Ce jour-là, le ciel était nuageux, et les grands nuages blancs semblaient sur le point de se déverser. Faye leva la tête vers le ciel menaçant, et grimaça en réalisant que les dernières finitions allaient certainement être compliquées.

Nettie s'affairait à peindre les planches de bois d'un beau vert soigneusement choisi par Faye. Sophia, quant à elle, fixait la rampe de l'escalier menant à la porte d'entrée. Daisy était en charge de l'aménagement intérieur de l'école.
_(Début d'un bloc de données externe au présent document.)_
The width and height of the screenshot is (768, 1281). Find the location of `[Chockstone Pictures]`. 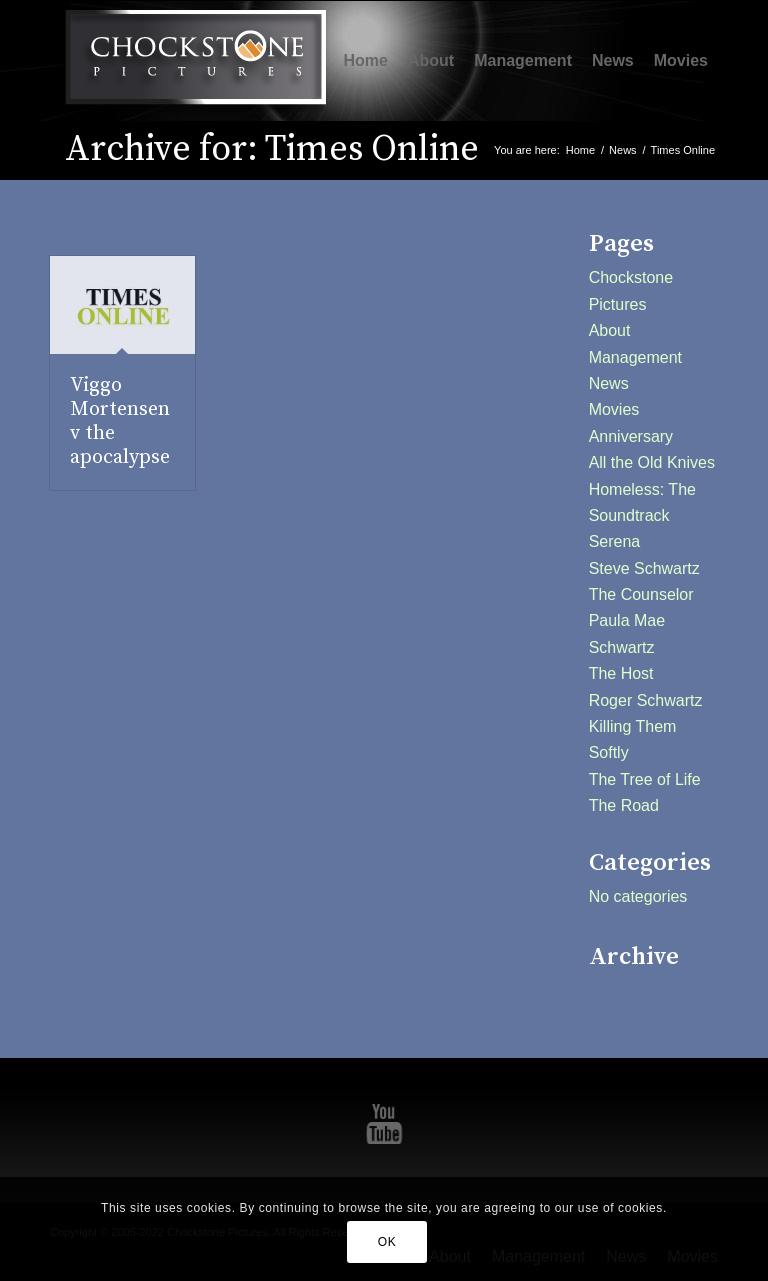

Faye se tenait à l'extérieur, observant fièrement l'établissement qu'elles avaient construit de leurs propres mains. Un sourire soulagé s'afficha sur ses lèvres. L'école était presque terminée, et tout cela n'aurait jamais été possible sans l'aide de ces femmes si courageuses.

Elle saisit soigneusement un pinceau, le trempa dans la peinture verte, et alla se positionner aux côtés de Nettie pour accélérer le processus.

- Avec un peu de chance, nous aurons fini avant que l'orage n'éclate. Dit Faye en donnant de grands coups de pinceau sur les planches de bois.

- Je n'en suis pas si sûre... Répondit Nettie alors que le tonnerre commença à gronder.

Dans un élan complice, les jeunes femmes accélérèrent leurs mouvements. Elles ne pouvaient pas se permettre de voir les intempéries retarder les travaux, et Faye n'était pas prête à l'accepter.

- Au moins, nous avons un toit pour nous abriter ! S'exclama Sophia au loin, essayant de fixer la satanée rampe qui lui donnait du fil à retordre.

- Ce ne sont pas quelques gouttes de pluie qui vont me faire peur ! J'ai tellement rêvé de ce moment ! Ajouta Faye.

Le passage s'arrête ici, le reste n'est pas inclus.